### Work instructions
Write out, from the entries below, exactly the lines that run between the lines holding "TueMar 05 (211, 599)" and "FERTIBERIA, ADRIANA (408, 702)", inclusive, and stop there.

### Dataset

===============

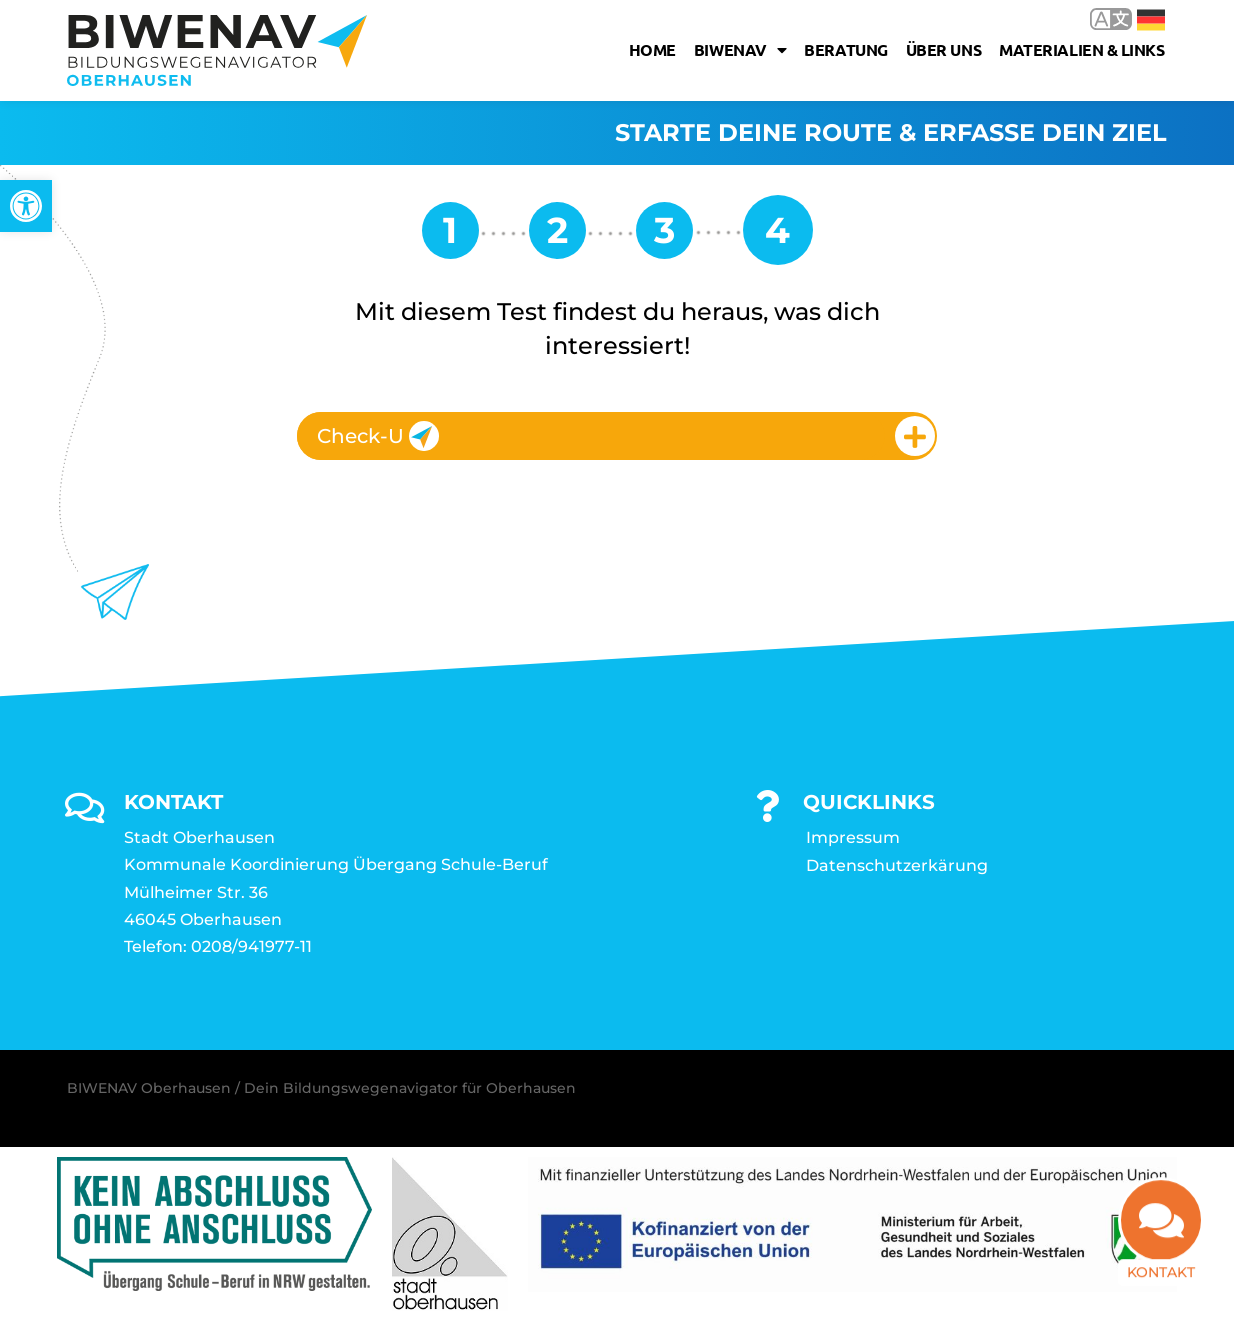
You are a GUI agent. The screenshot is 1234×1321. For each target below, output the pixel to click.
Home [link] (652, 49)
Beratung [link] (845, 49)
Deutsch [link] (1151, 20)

===============

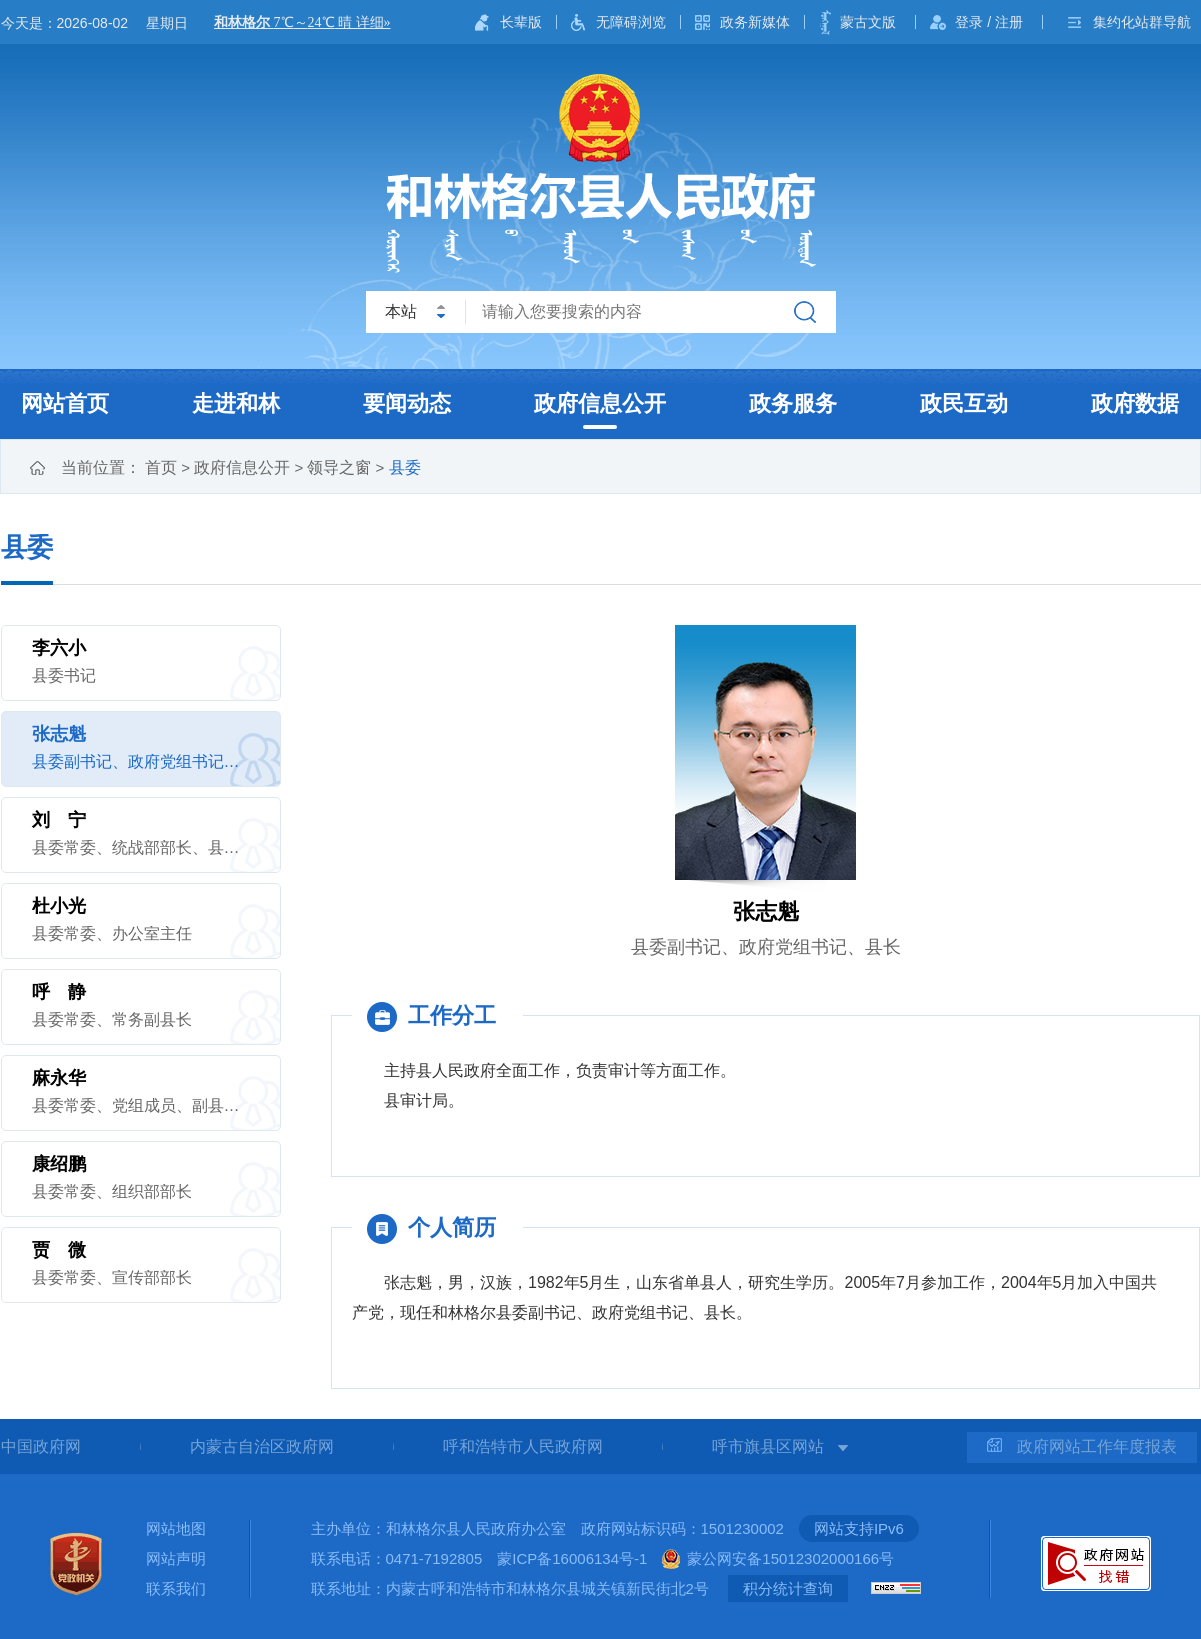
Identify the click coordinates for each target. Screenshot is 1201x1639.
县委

===============

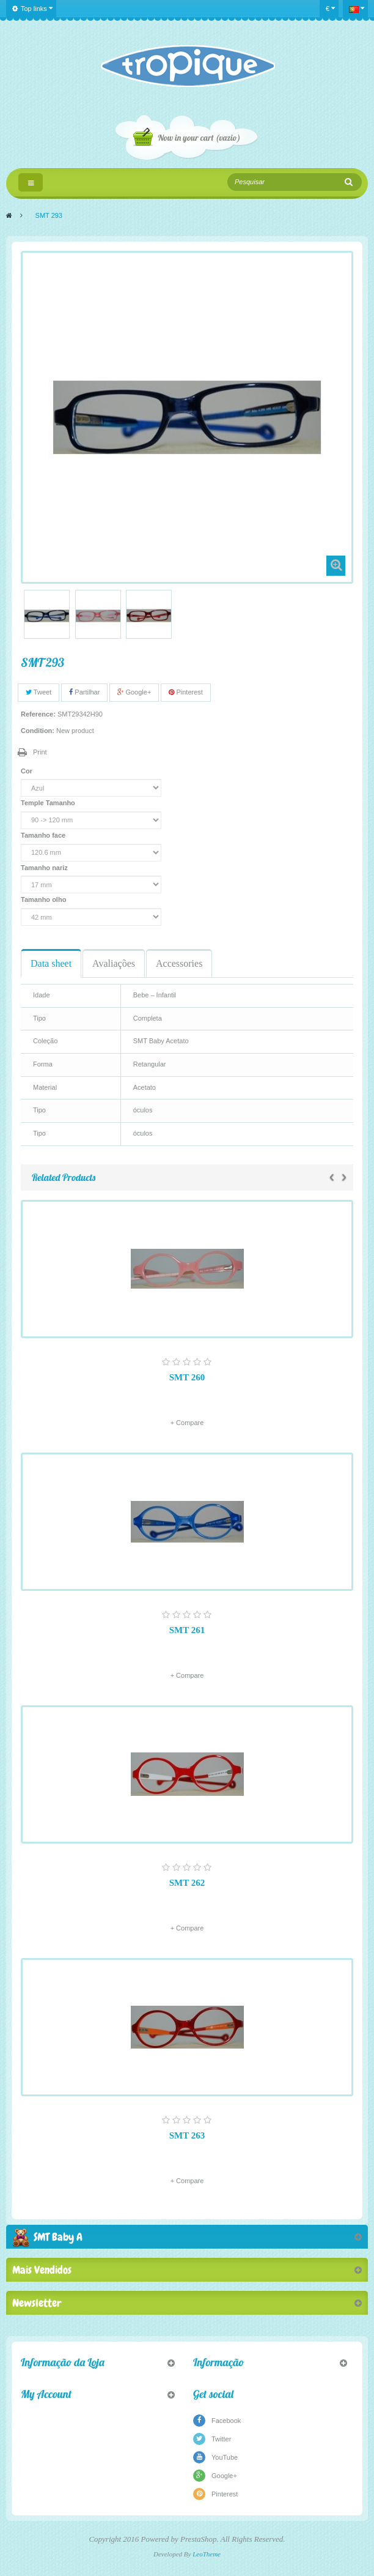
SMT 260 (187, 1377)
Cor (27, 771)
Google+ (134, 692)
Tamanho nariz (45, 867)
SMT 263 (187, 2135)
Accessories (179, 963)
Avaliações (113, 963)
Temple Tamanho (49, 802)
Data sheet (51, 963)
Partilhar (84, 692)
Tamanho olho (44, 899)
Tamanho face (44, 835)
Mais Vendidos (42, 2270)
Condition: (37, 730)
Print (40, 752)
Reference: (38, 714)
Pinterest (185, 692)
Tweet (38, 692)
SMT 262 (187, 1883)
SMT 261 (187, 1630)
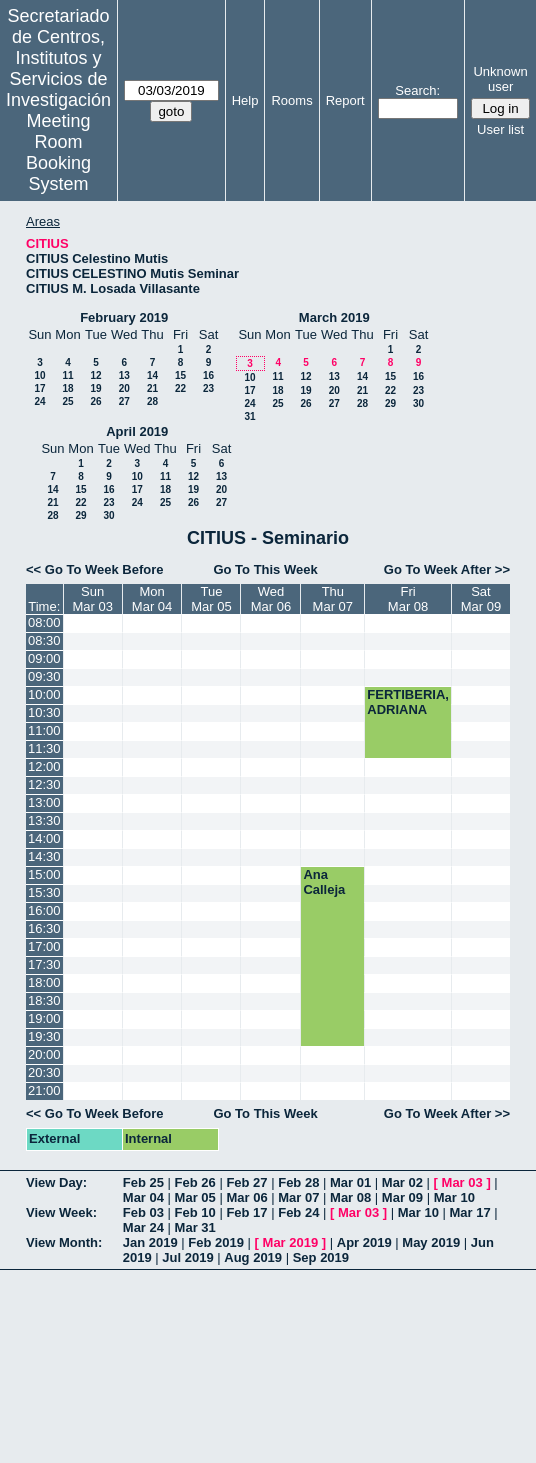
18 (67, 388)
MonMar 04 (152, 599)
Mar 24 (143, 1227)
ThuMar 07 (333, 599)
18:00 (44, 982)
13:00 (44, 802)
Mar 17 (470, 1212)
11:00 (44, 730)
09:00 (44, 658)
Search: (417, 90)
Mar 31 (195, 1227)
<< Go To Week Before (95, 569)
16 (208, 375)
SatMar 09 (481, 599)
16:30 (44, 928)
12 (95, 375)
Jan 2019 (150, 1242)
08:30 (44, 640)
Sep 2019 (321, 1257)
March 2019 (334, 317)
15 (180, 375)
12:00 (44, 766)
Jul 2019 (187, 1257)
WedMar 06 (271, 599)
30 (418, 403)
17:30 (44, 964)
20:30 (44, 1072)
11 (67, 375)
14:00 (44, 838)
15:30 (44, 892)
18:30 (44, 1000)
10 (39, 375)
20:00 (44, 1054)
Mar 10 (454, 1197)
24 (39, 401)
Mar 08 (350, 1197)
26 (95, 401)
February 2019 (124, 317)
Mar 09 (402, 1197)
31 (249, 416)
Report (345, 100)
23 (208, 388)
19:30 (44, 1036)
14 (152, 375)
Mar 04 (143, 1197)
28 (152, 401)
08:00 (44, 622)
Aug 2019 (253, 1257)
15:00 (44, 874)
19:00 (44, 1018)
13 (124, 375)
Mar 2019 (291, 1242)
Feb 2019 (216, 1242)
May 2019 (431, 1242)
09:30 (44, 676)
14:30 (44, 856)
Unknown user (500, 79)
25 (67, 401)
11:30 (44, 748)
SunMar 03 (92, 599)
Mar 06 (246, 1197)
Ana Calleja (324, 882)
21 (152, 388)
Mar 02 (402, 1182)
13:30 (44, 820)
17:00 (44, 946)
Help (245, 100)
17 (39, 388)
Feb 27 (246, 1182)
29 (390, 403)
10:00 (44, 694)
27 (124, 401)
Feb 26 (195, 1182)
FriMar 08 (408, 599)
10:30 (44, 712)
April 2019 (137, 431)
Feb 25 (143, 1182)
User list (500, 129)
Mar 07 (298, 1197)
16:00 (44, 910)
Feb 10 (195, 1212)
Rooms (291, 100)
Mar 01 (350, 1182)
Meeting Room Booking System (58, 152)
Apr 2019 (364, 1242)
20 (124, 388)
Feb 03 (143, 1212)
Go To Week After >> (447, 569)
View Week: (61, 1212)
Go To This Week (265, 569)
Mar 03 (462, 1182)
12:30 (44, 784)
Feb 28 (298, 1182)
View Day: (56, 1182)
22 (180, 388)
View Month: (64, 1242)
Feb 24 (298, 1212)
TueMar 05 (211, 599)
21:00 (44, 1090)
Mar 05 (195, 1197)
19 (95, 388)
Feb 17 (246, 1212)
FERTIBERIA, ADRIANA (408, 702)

===============

### Answer for this exercise
TueMar 05 (211, 599)
21:00 (44, 1090)
Mar 05 (195, 1197)
19 (95, 388)
Feb 17 (246, 1212)
FERTIBERIA, ADRIANA (408, 702)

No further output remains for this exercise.